The Bank rate is the base rate used by the banks to lend to customers. The most blue chip customers of the bank will get loans at a small spread over bank rate while the riskier customers will get loans at much bigger spreads over the bank rate. The repo rate is the rate that is announced in every MPC meet, that takes place 6 times in a year. The reverse repo rate and the bank rate are just linked rates. Now, the RBI does not use the reverse repo rate any longer. It has shifted to Standing Deposit Facility (SDF) since April 2022.
RBI Repo Rate movement History
RBI moves the repo rate based on how it wants to move interest rates and liquidity in the market. For instance, if RBI wants to control inflation, it will raise the repo rates so as to tighten liquidity and control inflation. On the other hand, the RBI will reduce repo rates when it has to boost GDP growth in the Indian economy. RBI cut rates aggressively after the global financial crisis in 2008, then again it started cutting rates in 2015 and post COVID, the RBI has once again cut rates. Here is quick repo rate history of the RBI since 2008.
a) Repo rates had peaked at 9.00% in July 2008. When the Lehman crisis struck in October 2008, there were a series of repo rate cuts. The rate cuts were so sharp that by April 2009, the repo rates had bottomed at 4.75%.
b) Since 2010, the RBI again embarked on a rate hike spree and hiked the rates all the way from 4.75% to 8.00% in January 2014. Starting January 2015, the RBI cut repo rates from 8%, all the way to 6.00% in February 2018.
c) In 2018, there was a brief spike in repo rates by 50 bps to contain inflation. However, with growth pangs in 2019, the RBI once again embarked on rate cuts. It started cutting rates in February 2019 from 6.25%, but had to quickly quicken the pace of rate cuts in early 2020 due to the COVID pandemic, taking rates all the way down to 4% by May 2020.
d) The latest round of rate hikes started in May 2022, and since then RBI has already hiked rates by 190 bps from 4.00% to 5.90%, which is where it stands today.
While inflation and growth considerations have been the two biggest drivers of repo rate movements, global action also plays an important part.
Impact of Repo Rate Hike on Various Aspects
Here is how the repo rate hike or cut impact the various aspects of the economy.
- Repo rate hikes makes liquidity tighter in the economy and does a good job of reducing inflation. That has been the logic for the latest run of rate hikes globally.
- A spike in repo rates pushes up the cost of borrowing for the government and that is especially a worry for India, where the fiscal deficit is above 6% of GDP.
- Similarly, higher repo rates also has an impact on the cost of funds for corporates. Most corporates find it more expensive to borrow in the market. Lower rate borrowers have to pay a much higher premium to be able to roll over their loans.
- Rate hikes impacts flows. When rates are hiked, the bond yields become more attractive so global bonds flock to bonds of the economy where rates are going up.

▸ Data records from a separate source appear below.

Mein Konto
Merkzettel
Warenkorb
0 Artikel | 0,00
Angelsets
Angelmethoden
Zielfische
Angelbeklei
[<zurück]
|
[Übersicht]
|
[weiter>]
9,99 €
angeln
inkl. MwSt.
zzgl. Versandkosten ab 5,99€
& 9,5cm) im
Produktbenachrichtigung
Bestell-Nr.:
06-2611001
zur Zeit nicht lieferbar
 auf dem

Normally, global rate hikes leads to risk off buying, where investors prefer safety of developed markets over the emerging markets.

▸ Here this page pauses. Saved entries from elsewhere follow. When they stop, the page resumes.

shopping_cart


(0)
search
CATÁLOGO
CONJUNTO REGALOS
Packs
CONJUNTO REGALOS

- Finally, the repo rates also impact equity valuations. A hike in repo rates will hike the weighted average cost of funds of corporates and that means their future cash flows will be discounted at a higher discount rate. This negatively impacts valuations.
Conclusion>
Generally, rate hikes by RBI are seen as a monetary tightening policy while rate cuts by the RBI are seen as a move to encourage GDP growth.